Chicken Kebabs
Serves 8
These kebabs are packed full of flavour. For ease I've given instructions to cook them in the oven, but of course they would also be delicious cooked on the barbecue. The chicken can be left marinating for up to three days and the flavour only gets better, so you could get two days out of this recipe or you could freeze the chicken for another day.
prep 20 MINS + MARINATING
cook 1 HR
FREEZER FRIENDLY (CHICKEN)
- 150g natural yoghurt juice of 1 lemon
- 1 tbsp peanut butter
- 4 garlic cloves, peeled
- 5cm piece of fresh root ginger, peeled and roughly chopped
- 20g fresh coriander, plus extra to garnish
- 1 fresh green chilli 1 tsp ground cumin 1 tsp garam masala
- ½ tsp ground turmeric
- 16 boneless, skinless chicken thighs, cut into 4cm pieces
- 2 red peppers, cut into 4cm pieces
- 2 yellow peppers, cut into 4cm pieces
- 2 red onions, cut into 4cm pieces 2 tbsp rapeseed oil
- sea salt and freshly ground black pepper
TO SERVE
8 mini naan or flatbreads spiced mango chutney tzatziki
a handful of fresh mint leaves
Put the yoghurt into a mini blender or nutriBullet with the lemon juice, peanut butter, garlic, ginger, coriander, green chilli, cumin, garam masala and turmeric. Season generously and blitz to a smooth paste, then put the chicken in a bowl and stir in the yoghurt mixture until evenly coated. cover and marinate in the fridge for at least 4 hours, but up to three days is good – the longer, the better. the chicken can also be frozen at this stage.
Preheat the oven to 220°c (425°F/gas mark 7). Line the base of a roasting tin with parchment paper.
Put the peppers and onions in the lined roasting tin, then toss in the oil and season generously. roast for 25 minutes, until the vegetables are beginning to char around the edges.
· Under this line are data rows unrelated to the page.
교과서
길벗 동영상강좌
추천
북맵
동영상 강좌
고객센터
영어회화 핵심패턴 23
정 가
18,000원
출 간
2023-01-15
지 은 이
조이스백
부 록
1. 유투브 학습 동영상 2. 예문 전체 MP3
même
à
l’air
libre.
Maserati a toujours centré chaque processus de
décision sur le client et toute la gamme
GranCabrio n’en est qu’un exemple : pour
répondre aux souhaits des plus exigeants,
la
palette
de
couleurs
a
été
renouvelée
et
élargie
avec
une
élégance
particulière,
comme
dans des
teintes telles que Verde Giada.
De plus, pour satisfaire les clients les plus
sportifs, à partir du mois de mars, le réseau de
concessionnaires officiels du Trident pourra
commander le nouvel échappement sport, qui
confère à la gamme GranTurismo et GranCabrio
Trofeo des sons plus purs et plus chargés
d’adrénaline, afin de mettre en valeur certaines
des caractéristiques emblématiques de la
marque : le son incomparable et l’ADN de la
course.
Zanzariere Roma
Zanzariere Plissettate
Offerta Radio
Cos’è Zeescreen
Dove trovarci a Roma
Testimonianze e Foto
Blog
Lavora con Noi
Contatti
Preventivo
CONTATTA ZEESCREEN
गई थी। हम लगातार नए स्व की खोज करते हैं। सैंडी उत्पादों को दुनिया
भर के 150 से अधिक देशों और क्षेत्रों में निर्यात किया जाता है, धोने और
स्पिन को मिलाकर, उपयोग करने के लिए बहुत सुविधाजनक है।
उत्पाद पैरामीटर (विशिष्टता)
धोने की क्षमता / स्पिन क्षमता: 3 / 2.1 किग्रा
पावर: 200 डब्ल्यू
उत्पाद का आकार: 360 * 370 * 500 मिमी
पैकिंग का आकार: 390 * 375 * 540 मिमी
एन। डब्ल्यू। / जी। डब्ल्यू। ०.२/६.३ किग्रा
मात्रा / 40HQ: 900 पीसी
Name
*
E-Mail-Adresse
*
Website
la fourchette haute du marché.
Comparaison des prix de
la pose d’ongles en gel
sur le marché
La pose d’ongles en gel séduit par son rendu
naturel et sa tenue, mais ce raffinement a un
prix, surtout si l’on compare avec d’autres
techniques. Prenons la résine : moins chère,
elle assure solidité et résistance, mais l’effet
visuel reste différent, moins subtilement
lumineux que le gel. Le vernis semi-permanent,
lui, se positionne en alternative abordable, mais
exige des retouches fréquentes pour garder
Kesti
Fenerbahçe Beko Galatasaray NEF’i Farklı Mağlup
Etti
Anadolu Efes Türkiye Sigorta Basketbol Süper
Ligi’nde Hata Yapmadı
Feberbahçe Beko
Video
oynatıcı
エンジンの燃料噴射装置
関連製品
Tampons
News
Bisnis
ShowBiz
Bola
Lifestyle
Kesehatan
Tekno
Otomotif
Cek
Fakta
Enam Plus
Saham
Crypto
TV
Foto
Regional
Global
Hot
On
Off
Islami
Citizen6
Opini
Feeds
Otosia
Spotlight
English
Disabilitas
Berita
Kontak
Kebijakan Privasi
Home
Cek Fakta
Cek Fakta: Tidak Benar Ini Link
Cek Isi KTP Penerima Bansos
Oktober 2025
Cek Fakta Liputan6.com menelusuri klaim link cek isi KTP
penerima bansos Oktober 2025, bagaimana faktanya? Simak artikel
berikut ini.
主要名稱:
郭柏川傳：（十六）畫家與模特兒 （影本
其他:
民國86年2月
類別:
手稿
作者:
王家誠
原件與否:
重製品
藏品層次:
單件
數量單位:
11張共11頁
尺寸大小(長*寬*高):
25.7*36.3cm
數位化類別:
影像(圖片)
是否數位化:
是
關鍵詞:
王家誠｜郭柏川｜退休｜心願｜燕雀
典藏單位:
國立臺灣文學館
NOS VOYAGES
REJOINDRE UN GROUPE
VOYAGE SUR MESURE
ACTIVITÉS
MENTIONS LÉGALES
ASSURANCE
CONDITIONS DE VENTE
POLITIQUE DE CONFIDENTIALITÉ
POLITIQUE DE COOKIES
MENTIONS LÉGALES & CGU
thread the chicken onto 16 x 20cm soaked bamboo (or metal) skewers and arrange on a wire rack that will sit on top of the roasting tin that the vegetables are in. remove the vegetables from the oven and give them a good stir. Put the wire rack with the kebabs on top into the tin and return to the oven for 20 minutes, until the chicken is cooked through and tender and the vegetables are nicely charred but not burned. remove from the oven and leave to rest in a warm place.
Arrange the naan or flatbreads on baking sheets and cook in the oven for 5 minutes (or according to the packet instructions) to heat through.
to serve, arrange the chicken kebabs on plates with the naan or flatbreads and some roasted vegetables. Add dollops of mango chutney and tzatziki and garnish with coriander and mint leaves.
Spiced Chicken BLT Burgers
Makes 4
Do you struggle to find recipes that take very little time but the whole family will love? Look no further than these fully loaded chicken burgers. I’ve used some spicy pepper and herb seasoning from the Simply Better range in Dunnes Stores, but feel free to swap with whatever spice blend you have.
15 MINS
- 2 tbsp Dunnes Stores Simply Better Organic Spicy Pepper and Herb Seasoning
- 2 large chicken fillets 2 tbsp rapeseed oil
- 4 rindless smoked streaky bacon rashers (dry-cured if possible)
- 2 small ripe avocados
- 4 sourdough burger buns 2 tbsp mayonnaise
- 2 tsp Dijon mustard 2 tsp tomato ketchup
- 50g baby spinach leaves
- 2 plum tomatoes, thinly sliced 1 small red onion, thinly sliced
- sea salt and freshly ground black pepper
TO SERVE
thick-cut crisps (optional)
Preheat the grill to high.
Put the spicy pepper and herb seasoning in a shallow dish and season generously. Put the chicken on a chopping board and cut each fillet in half so that you have four thin fillets, then drizzle over half of the oil and toss to coat in the spice mixture. heat the remaining oil in a large non-stick frying pan and cook the chicken for 5–6 minutes, turning once. Stack them up on one side of the pan and fry the bacon for a few minutes, until cooked and tender. Snip each rasher into three pieces.
While the chicken is cooking, stone, peel and slice the avocados and toast the cut sides of the buns under the grill. Spread the buns with mayonnaise, then add a smear of mustard to the bottoms and ketchup to the tops. top with a handful of spinach and a few tomato slices, then arrange the chicken on top with the bacon, avocado and red onion. Press down lightly and arrange on plates with a small handful of crisps, if liked, to serve.